The problem >> Report the lines of the data below that contain the string "Pamphlet".

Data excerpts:
_ _ _ _ _ _ _
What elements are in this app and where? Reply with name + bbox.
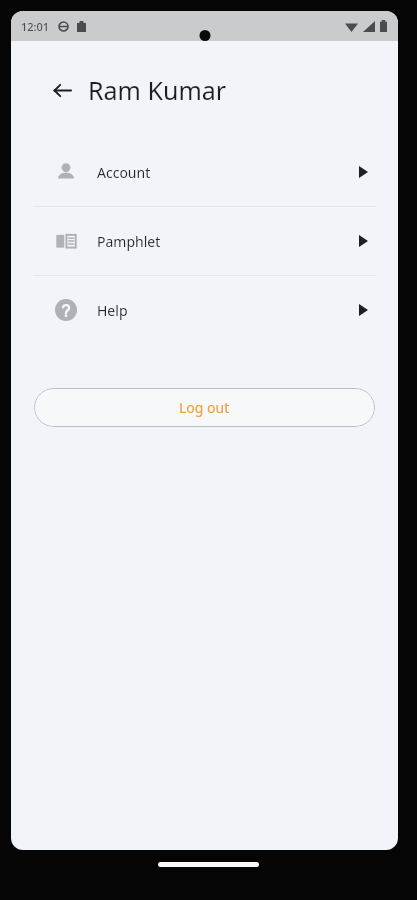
button[interactable]: Account	[11, 138, 398, 206]
staticText: 12:01	[21, 19, 50, 34]
staticText: Account	[97, 163, 151, 182]
button[interactable]: Pamphlet	[11, 207, 398, 275]
staticText: Log out	[179, 398, 230, 417]
button[interactable]: Back	[49, 77, 75, 103]
button[interactable]: Help	[11, 276, 398, 344]
staticText: Pamphlet	[97, 232, 161, 251]
staticText: Ram Kumar	[88, 73, 227, 107]
button[interactable]: Log out	[34, 388, 375, 427]
staticText: Help	[97, 301, 128, 320]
_ _ _ _ _ _ _
Solution >>
button[interactable]: Pamphlet	[11, 207, 398, 275]
staticText: Pamphlet	[97, 232, 161, 251]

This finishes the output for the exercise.